** Data listing follows **
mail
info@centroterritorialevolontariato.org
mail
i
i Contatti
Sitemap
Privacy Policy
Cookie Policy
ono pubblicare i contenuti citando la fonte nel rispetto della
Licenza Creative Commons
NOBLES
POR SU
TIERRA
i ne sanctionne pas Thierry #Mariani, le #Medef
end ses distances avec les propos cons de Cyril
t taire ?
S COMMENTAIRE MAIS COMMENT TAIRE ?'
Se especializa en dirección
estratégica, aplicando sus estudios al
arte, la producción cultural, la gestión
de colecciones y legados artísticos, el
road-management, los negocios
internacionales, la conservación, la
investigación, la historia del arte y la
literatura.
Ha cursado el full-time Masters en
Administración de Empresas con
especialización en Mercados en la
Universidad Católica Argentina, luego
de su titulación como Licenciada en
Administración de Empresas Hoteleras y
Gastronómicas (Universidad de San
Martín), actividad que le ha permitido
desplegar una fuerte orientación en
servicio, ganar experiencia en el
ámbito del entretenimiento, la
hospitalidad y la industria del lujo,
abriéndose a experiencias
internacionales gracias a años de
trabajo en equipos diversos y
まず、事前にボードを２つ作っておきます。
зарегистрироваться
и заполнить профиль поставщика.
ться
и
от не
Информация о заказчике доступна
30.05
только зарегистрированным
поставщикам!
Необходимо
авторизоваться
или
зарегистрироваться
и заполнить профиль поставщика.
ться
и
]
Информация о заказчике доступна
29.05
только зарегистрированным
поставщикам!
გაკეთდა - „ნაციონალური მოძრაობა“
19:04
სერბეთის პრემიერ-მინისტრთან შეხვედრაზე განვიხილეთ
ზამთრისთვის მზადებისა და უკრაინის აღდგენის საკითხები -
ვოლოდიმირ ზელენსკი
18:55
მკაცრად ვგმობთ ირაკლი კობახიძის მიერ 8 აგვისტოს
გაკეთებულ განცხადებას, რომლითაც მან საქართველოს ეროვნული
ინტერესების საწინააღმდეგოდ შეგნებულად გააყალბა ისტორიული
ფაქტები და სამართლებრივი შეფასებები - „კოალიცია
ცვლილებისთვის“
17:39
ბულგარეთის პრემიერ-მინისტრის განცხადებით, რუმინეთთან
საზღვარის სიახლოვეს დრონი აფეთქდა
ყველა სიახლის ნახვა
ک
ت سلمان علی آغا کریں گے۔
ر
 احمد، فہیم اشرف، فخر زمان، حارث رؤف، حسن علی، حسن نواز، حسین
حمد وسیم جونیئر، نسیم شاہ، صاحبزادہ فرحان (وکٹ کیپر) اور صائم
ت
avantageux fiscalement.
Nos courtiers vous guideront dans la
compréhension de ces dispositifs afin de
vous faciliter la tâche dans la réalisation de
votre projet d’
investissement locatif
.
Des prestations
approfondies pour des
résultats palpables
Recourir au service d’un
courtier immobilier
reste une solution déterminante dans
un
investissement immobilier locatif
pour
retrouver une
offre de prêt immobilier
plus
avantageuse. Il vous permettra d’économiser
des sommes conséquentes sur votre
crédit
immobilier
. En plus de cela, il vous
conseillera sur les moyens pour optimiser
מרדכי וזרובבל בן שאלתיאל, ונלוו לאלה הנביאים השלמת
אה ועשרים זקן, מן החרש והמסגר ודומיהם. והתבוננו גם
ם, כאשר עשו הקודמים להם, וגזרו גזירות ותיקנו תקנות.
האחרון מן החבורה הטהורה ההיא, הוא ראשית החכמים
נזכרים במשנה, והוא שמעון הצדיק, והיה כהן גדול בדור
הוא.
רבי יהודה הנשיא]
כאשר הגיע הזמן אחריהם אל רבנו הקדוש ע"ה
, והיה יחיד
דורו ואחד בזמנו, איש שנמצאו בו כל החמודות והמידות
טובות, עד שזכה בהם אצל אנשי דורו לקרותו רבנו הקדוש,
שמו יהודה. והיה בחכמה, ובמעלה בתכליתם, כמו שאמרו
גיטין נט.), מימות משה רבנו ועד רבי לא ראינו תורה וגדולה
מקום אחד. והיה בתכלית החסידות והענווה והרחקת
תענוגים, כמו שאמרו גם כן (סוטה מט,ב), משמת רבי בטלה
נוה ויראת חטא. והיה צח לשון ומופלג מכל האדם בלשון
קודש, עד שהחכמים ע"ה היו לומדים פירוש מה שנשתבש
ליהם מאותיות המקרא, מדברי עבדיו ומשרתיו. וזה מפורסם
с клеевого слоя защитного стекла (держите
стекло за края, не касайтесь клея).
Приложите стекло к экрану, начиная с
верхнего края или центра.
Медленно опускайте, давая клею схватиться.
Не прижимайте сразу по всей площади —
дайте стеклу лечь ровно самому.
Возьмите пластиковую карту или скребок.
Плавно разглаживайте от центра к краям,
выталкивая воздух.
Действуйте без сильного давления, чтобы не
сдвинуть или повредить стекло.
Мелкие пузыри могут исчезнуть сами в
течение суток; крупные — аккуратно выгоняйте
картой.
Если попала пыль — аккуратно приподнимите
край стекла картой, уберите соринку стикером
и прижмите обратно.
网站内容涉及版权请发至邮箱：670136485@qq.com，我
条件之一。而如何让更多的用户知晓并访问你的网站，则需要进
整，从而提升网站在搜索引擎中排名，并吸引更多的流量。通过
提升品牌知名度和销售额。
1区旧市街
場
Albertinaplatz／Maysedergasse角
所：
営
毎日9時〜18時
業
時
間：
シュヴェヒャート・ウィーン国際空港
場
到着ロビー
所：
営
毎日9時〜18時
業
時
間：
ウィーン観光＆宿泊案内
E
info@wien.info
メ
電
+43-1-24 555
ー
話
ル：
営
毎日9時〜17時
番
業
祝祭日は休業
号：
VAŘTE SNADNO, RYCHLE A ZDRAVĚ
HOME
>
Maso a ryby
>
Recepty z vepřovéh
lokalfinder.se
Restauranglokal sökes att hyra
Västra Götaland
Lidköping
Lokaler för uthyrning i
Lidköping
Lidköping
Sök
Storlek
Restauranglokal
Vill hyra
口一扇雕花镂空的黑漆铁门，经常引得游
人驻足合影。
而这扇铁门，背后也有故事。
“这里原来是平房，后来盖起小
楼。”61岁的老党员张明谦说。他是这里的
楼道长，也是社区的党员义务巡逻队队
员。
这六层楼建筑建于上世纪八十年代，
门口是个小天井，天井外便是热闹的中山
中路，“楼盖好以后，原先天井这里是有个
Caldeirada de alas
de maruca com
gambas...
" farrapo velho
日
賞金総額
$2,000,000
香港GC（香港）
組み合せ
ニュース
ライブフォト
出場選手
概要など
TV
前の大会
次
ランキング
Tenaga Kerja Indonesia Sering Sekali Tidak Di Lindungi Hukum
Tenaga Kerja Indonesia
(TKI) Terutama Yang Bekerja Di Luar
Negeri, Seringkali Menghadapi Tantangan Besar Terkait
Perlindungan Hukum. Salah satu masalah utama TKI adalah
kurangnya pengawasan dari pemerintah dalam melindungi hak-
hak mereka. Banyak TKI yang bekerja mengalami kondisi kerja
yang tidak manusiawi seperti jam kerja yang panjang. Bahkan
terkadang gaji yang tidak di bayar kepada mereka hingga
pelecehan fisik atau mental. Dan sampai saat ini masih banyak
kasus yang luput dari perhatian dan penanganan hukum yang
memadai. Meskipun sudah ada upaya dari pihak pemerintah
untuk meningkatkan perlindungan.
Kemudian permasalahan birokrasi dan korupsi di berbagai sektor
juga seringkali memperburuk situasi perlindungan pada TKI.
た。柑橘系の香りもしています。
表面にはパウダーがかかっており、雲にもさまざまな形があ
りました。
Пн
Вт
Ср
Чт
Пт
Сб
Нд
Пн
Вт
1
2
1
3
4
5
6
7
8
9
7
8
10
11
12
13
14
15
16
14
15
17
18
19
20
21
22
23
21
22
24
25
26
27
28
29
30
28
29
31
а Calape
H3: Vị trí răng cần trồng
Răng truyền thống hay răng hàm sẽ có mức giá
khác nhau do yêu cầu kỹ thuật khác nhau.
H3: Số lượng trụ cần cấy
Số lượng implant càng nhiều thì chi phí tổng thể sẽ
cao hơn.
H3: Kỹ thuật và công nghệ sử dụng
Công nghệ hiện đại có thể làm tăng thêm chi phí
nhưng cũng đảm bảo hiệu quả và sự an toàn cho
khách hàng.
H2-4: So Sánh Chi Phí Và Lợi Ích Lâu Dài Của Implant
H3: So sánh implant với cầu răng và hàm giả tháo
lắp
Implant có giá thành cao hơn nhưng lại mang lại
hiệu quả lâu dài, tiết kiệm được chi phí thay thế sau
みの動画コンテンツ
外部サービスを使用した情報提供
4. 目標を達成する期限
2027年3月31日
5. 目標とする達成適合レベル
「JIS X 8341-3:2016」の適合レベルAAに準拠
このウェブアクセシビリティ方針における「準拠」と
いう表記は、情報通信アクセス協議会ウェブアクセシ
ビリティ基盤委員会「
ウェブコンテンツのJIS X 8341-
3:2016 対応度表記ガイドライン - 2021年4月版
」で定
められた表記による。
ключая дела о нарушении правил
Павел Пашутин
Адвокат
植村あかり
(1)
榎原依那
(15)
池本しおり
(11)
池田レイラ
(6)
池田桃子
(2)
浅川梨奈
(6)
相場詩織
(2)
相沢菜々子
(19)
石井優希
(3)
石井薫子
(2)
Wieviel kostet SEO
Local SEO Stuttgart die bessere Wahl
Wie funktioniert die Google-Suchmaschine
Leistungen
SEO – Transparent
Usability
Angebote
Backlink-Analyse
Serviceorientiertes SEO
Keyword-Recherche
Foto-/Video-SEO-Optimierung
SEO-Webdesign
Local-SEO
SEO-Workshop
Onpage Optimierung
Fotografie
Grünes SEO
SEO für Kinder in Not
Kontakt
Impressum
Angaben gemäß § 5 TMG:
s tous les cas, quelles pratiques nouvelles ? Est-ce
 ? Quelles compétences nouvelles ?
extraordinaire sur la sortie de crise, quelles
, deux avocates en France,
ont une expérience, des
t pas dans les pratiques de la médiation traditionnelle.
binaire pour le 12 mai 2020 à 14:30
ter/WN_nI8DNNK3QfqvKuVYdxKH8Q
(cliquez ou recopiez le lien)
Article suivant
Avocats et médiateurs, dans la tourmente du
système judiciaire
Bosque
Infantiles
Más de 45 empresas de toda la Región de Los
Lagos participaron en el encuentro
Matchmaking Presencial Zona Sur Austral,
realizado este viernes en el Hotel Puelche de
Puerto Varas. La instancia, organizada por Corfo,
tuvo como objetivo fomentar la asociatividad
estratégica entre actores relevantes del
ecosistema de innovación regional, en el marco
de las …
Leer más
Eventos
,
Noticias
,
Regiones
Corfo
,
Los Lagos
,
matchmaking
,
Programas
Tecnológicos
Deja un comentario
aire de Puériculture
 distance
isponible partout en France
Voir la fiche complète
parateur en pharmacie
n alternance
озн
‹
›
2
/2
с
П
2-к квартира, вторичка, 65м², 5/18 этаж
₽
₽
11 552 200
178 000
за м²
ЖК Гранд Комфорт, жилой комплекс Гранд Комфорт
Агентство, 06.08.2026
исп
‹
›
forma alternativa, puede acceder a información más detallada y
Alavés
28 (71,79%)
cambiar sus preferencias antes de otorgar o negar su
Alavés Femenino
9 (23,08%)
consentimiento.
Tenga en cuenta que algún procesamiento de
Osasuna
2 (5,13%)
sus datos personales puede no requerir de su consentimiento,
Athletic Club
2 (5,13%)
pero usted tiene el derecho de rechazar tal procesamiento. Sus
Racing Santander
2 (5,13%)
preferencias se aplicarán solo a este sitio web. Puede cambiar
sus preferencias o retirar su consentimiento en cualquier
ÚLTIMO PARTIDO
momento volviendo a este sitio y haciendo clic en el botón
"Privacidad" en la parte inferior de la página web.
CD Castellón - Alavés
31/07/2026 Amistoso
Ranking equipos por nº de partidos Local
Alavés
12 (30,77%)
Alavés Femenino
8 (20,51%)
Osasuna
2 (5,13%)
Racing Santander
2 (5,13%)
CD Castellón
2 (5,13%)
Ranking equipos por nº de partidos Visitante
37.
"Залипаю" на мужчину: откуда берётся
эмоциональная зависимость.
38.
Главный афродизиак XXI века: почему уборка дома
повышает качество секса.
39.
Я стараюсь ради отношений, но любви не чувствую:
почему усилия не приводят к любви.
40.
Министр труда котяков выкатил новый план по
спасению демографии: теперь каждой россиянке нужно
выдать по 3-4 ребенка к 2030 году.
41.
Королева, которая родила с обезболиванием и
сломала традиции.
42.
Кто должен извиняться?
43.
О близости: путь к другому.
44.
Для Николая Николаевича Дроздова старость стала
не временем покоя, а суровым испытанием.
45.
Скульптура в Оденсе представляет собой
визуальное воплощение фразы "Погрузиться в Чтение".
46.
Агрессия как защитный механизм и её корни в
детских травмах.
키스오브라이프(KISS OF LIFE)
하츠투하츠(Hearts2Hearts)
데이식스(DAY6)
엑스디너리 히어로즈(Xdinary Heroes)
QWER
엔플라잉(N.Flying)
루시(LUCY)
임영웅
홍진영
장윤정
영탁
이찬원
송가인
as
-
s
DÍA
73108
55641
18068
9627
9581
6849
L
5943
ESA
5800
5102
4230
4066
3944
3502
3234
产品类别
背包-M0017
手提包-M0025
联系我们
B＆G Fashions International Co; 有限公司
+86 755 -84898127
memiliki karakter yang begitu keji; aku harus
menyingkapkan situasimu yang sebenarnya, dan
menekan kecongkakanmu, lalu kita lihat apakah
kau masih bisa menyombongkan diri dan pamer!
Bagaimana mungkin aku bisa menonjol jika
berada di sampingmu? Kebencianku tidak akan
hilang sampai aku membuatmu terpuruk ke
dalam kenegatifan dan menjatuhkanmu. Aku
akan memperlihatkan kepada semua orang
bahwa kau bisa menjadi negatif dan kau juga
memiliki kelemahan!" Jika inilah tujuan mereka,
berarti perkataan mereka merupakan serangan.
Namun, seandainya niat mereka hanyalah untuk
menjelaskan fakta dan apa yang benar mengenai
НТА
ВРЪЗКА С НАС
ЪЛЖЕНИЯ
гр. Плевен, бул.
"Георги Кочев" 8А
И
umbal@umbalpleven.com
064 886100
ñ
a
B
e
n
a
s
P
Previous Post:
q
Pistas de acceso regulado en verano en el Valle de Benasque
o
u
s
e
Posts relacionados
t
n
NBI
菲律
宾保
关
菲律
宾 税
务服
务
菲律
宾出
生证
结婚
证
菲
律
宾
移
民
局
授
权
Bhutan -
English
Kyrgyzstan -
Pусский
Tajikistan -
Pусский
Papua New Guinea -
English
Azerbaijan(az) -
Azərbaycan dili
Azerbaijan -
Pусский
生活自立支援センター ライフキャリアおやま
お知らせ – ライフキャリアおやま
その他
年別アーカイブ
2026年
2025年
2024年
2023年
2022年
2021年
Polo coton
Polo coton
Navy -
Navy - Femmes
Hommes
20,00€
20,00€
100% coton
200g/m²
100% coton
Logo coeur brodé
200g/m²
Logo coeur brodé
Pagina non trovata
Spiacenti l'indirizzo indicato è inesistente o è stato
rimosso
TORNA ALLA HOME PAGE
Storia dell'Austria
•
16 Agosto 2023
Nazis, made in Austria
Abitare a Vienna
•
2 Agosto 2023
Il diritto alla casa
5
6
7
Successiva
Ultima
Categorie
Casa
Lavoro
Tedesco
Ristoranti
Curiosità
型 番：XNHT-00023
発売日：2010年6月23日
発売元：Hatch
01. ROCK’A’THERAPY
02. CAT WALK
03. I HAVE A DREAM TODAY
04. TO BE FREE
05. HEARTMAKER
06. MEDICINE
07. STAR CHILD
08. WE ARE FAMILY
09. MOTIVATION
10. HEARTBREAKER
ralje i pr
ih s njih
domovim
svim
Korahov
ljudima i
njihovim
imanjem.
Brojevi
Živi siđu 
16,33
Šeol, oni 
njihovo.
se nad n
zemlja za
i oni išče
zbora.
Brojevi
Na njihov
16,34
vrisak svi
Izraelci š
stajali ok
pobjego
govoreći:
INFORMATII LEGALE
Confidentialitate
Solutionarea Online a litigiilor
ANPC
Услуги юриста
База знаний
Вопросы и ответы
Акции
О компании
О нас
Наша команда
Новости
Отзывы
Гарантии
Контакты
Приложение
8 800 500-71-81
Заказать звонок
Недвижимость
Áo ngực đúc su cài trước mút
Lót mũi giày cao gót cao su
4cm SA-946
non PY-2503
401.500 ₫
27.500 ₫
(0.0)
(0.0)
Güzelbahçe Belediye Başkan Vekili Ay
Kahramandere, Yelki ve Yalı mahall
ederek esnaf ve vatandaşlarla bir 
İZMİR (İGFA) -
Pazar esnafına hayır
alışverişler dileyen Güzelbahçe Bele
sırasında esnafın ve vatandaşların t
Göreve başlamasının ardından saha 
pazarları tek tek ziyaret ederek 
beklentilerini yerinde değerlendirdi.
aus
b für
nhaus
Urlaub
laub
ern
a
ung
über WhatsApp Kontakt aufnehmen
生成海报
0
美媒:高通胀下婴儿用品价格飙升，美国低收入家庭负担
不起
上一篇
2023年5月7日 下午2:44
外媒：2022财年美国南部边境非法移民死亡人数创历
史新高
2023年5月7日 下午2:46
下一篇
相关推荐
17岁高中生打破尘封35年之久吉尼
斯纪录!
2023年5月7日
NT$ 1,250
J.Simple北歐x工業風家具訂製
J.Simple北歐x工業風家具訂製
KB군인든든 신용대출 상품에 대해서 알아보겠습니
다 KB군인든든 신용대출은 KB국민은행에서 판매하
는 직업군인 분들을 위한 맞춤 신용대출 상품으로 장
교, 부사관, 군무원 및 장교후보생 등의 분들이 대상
** End of Data listing **
Run a filter over the data above and keep each line that contains the word "sitio".

Answer to this exercise
preferencias se aplicarán solo a este sitio web. Puede cambiar
momento volviendo a este sitio y haciendo clic en el botón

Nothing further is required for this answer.